→ **EXERCISE PROMPT**
Exact transcription, pictures omitted: begin at the top line of the records below and end with the line bearing "themselves to an".

----

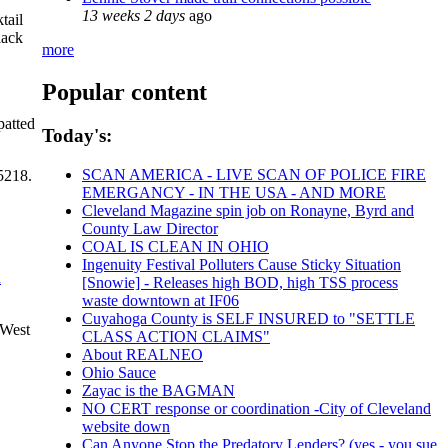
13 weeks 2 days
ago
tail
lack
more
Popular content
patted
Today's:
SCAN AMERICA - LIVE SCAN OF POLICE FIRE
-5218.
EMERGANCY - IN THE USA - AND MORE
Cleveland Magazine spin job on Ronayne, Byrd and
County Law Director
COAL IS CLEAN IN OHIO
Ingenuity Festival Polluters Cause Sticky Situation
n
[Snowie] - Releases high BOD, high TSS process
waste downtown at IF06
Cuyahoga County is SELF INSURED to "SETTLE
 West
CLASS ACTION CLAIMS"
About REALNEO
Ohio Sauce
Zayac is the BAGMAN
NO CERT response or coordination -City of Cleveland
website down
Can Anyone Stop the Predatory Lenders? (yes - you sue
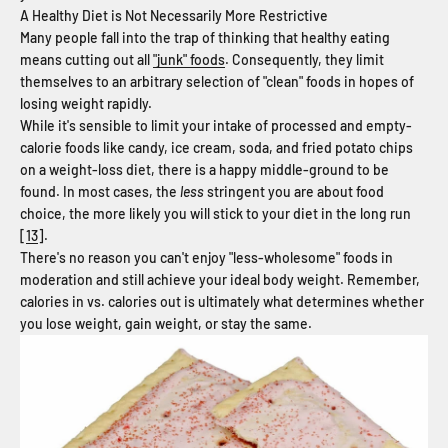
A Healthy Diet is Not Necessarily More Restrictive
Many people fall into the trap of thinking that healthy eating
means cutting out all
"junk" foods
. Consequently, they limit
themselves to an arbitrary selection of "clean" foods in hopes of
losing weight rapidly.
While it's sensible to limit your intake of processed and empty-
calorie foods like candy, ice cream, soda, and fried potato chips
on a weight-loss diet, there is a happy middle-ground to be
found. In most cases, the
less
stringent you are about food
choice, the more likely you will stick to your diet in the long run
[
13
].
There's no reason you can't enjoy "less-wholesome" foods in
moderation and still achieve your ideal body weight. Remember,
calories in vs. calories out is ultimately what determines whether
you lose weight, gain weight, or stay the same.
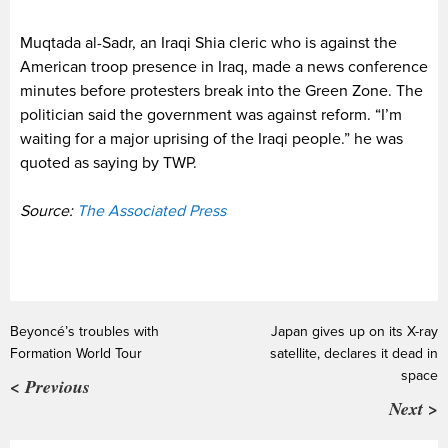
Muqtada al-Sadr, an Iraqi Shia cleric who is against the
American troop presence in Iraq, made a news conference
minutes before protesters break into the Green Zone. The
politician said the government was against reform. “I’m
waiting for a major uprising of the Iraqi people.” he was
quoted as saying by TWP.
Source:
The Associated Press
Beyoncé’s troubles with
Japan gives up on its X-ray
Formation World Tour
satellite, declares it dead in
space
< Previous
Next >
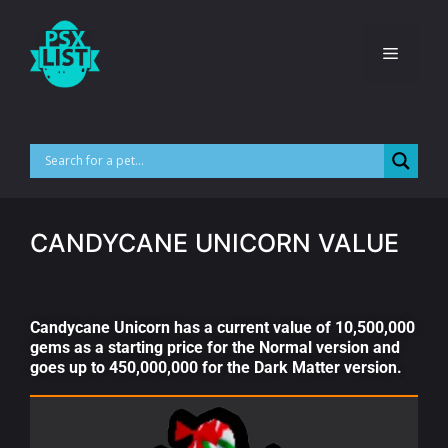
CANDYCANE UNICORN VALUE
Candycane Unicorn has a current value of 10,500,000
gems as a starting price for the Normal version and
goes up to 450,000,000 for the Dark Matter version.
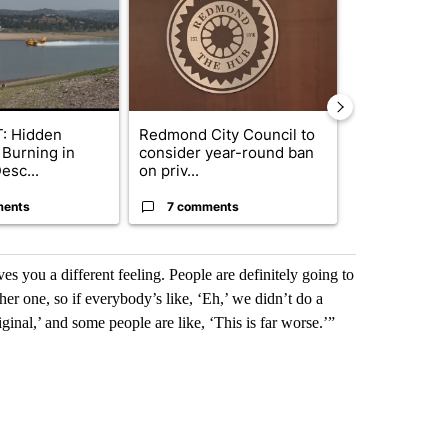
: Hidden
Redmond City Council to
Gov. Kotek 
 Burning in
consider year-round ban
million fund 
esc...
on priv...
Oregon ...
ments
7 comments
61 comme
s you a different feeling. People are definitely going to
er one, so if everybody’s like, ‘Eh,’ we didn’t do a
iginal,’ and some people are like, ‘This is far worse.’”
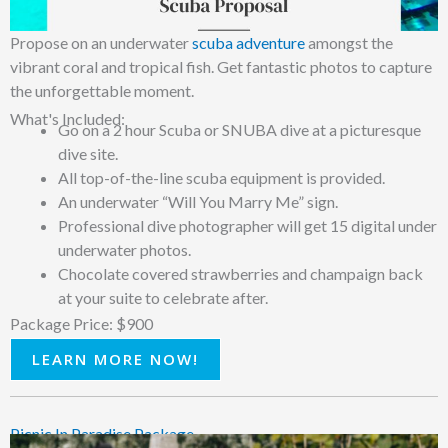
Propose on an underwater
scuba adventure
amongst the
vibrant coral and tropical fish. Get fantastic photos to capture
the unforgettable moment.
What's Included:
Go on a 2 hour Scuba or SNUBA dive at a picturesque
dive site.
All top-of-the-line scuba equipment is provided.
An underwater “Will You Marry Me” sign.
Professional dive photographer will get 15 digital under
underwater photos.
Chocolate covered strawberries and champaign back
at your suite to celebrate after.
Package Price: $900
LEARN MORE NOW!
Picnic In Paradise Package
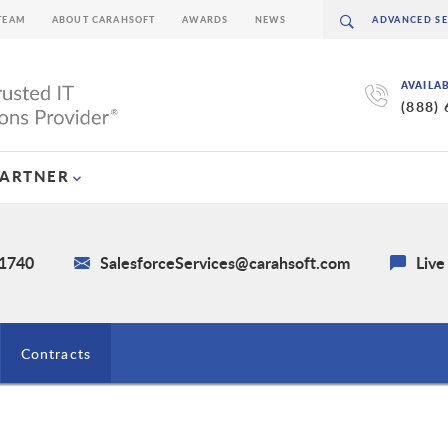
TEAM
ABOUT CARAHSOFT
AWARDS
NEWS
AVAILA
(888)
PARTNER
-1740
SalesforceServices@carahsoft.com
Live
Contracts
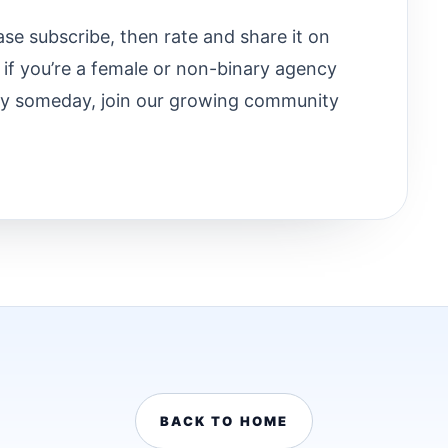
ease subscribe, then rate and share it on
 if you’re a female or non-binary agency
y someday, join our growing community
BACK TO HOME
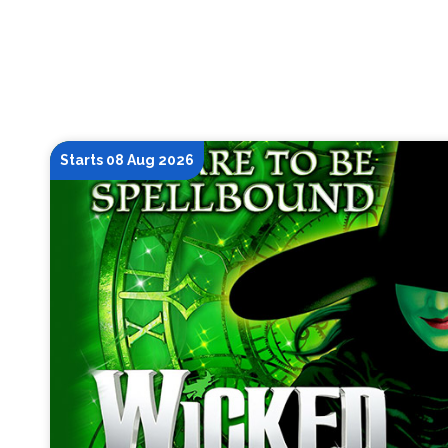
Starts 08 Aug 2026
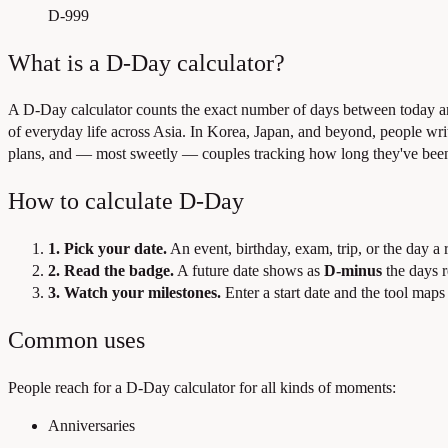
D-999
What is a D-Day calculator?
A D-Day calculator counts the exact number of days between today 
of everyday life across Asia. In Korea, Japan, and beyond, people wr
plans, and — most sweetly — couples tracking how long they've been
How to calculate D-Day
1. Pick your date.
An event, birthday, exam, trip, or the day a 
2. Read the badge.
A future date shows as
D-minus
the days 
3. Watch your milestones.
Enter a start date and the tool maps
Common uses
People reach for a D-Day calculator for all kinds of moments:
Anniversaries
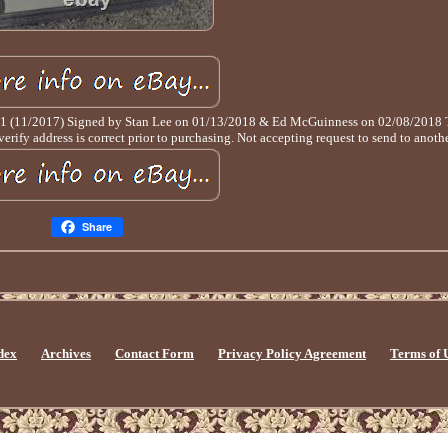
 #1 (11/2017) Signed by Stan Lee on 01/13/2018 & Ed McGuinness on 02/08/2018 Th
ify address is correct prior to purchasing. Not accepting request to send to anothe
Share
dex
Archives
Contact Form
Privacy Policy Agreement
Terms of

----

→ **RESULT OF THE TASK**
13 weeks 2 days
ago
tail
lack
more
Popular content
patted
Today's:
SCAN AMERICA - LIVE SCAN OF POLICE FIRE
-5218.
EMERGANCY - IN THE USA - AND MORE
Cleveland Magazine spin job on Ronayne, Byrd and
County Law Director
COAL IS CLEAN IN OHIO
Ingenuity Festival Polluters Cause Sticky Situation
n
[Snowie] - Releases high BOD, high TSS process
waste downtown at IF06
Cuyahoga County is SELF INSURED to "SETTLE
 West
CLASS ACTION CLAIMS"
About REALNEO
Ohio Sauce
Zayac is the BAGMAN
NO CERT response or coordination -City of Cleveland
website down
Can Anyone Stop the Predatory Lenders? (yes - you sue
A Healthy Diet is Not Necessarily More Restrictive
Many people fall into the trap of thinking that healthy eating
means cutting out all
"junk" foods
. Consequently, they limit
themselves to an arbitrary selection of "clean" foods in hopes of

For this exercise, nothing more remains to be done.